O desfile tem a desistência da mulher ao se suicidar, endividada, por um motivo bem simples – ‘Não quis morrer e ficar devendo pra C&A e Ponto Frio’ –, o casal que briga, se xinga, mas se ama – ‘Nós não prestamos, mas nos amamos’ –, a sociofóbica que dividia o apartamento com três gatos (é a personagem mais emblemática da fita, creio) e não olhava para Coutinho porque não tinha ‘coragem’ e ‘confiança’ (‘As ruas são cheias de gente, e isso me incomoda muito’), o dublê de atores que teve de parar com a profissão por ficar surdo num acidente em uma gravação, a prostituta de 20 anos com a filha de seis (sim, engravidou aos 14, ‘por culpa de meu pai, que me prendia em casa’) que gastou sua primeira grana – 150 reais – de programa com a filha comendo no McDonald’s, o casal homossexual feminino que mora com a mãe de uma delas, o aspirante a cover de Frank Sinatra (diariamente ‘My Way’ era posto em sua vitrola, no volume máximo, pra que os vizinhos ouvissem), a jovem que vai se casar com um americano e sonha em mudar de vida, o homem desempregado, que ‘faz uns bicos’ de contador, conta que os colegas o consideram ‘rico’ porque ele mora em Copacabana, a espanhola que insiste em dizer que ‘a pobreza não existe’, enfim, muitos outros desta imensa teia dos sentimentos...
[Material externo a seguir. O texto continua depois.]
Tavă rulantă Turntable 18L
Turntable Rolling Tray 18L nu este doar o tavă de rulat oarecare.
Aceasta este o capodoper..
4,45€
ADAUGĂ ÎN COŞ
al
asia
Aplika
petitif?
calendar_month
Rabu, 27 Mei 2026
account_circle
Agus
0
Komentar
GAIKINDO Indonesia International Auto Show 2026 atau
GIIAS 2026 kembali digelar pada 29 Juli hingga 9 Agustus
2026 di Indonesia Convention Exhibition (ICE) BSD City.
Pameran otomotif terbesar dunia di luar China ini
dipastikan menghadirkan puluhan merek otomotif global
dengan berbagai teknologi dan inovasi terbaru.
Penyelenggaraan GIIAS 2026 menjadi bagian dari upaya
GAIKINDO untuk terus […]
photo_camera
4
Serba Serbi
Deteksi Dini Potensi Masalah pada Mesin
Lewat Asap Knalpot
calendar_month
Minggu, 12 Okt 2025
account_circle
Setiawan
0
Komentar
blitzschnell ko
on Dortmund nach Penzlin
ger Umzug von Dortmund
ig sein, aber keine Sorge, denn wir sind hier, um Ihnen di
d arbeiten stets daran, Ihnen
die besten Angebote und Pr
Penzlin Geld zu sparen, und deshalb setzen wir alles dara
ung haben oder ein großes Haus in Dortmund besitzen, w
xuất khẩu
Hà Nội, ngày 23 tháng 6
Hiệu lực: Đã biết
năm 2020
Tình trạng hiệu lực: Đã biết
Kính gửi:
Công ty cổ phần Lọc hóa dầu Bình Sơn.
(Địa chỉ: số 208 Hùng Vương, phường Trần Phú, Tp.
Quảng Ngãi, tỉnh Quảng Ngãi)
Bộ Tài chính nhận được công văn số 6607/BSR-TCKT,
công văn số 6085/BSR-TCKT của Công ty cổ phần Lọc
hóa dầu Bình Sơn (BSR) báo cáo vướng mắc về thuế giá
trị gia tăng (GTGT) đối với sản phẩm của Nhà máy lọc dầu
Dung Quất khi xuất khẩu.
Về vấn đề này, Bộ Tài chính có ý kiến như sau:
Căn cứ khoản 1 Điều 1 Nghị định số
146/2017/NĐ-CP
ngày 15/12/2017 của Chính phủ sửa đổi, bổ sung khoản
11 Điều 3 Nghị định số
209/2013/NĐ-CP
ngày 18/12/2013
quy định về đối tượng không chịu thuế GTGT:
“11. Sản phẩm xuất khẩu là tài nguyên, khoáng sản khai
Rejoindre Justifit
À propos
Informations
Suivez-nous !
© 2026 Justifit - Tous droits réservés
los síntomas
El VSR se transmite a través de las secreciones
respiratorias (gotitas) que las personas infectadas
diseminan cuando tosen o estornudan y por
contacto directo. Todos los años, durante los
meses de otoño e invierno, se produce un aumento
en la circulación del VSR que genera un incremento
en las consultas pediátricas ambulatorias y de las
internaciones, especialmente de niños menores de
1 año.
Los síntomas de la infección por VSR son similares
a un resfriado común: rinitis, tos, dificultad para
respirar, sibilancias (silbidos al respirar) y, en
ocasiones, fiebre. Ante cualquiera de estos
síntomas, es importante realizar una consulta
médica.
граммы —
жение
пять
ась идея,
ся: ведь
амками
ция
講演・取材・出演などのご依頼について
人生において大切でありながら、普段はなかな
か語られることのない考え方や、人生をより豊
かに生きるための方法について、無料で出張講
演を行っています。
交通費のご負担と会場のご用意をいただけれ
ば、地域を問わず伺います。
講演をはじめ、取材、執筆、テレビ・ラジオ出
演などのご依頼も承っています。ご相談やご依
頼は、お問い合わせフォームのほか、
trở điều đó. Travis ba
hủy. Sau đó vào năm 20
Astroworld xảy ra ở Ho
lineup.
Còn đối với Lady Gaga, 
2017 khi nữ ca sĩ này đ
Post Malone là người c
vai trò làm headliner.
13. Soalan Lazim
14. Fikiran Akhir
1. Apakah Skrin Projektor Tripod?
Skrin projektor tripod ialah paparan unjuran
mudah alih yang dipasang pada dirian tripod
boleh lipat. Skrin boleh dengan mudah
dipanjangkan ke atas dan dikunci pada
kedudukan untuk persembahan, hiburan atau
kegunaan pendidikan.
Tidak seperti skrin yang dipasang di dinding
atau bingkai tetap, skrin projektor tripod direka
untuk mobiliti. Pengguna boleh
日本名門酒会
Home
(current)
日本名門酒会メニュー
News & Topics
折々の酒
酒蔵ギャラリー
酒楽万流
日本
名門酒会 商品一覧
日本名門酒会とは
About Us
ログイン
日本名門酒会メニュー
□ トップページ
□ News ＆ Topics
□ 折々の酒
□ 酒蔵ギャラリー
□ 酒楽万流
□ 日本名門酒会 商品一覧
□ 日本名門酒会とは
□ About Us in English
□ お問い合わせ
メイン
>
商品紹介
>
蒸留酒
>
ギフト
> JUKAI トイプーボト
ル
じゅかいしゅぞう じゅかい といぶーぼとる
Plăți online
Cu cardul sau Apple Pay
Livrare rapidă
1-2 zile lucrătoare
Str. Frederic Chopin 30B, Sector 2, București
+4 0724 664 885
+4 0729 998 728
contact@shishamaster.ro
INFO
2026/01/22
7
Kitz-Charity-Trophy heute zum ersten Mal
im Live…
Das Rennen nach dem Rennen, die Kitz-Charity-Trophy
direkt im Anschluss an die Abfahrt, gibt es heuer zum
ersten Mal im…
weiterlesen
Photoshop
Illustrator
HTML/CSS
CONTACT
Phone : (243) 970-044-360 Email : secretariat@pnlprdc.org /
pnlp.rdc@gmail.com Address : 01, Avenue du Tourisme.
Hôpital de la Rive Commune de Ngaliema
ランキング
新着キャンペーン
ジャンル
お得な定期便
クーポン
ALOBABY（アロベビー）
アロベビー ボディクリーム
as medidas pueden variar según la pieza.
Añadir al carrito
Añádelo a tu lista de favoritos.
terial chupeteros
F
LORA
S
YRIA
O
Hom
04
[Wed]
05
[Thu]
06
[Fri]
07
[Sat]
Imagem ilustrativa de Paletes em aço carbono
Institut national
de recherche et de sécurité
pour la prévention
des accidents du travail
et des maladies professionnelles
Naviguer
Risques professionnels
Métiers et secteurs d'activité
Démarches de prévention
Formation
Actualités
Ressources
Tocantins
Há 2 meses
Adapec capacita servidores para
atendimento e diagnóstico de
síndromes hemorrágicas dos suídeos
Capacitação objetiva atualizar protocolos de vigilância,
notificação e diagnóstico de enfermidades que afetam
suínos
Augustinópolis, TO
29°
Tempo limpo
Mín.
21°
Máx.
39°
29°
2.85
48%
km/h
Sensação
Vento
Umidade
Mas qual é o ingrediente primordial para o brilho de ‘Edifício Master’? É a convivência com a câmera coutiniana. O diretor capta com avidez a alma de cada entrevistado. Compartilha o seu dia e tem com ele conversas francas, sem rodeios. Quando precisa fazer uma pergunta mais áspera, a faz e o personagem responde com a sinceridade do amigo, como se fosse de longa data. ‘Porque você não olha pra mim?’, indaga Coutinho à moça sociofóbica. ‘Você mentiu alguma vez’, questiona o cineasta à prostituta que diz adorar mentir e às vezes até mesmo acreditar nas suas lorotas. São closes onde os rostos das pessoas são mostrados como verdadeiramente são. Nos filmes de Coutinho não há trilhas sonoras, efeitos especiais e mistérios. Tudo é às claras, inclusive alguns instantes de bastidor. Ouve-se somente o ruído, o barulho das palavras, os sons do cotidiano, como portas batendo, os saltos dos sapatos etc. Somos meros voyeurs do dia a dia do Master, inclusive o do síndico, lá desde 1997. E ele confessa ir ‘do Piaget ao Pinochet’ pra administrar o local. O jornal ‘O Globo’ imitou ‘Cabra Marcado para Morrer’ (iniciado em 1964, paralisado pela ditadura e retornado em 1980, 1981, completado em 1984) e 10 anos depois das filmagens de ‘Edifício Master’ voltou ao lugar, procurou os protagonistas.
Uns separaram, a maioria se mudou, o síndico segue na função. Não importa. O registro já é a eternização da história. ‘Edifício Master’ é outra estrela no currículo de Coutinho e nos faz refletir e digerir o cinema sem-sal que está aí, cheio de ‘não me toques’. Temos de vomitá-lo. E salve Coutinho!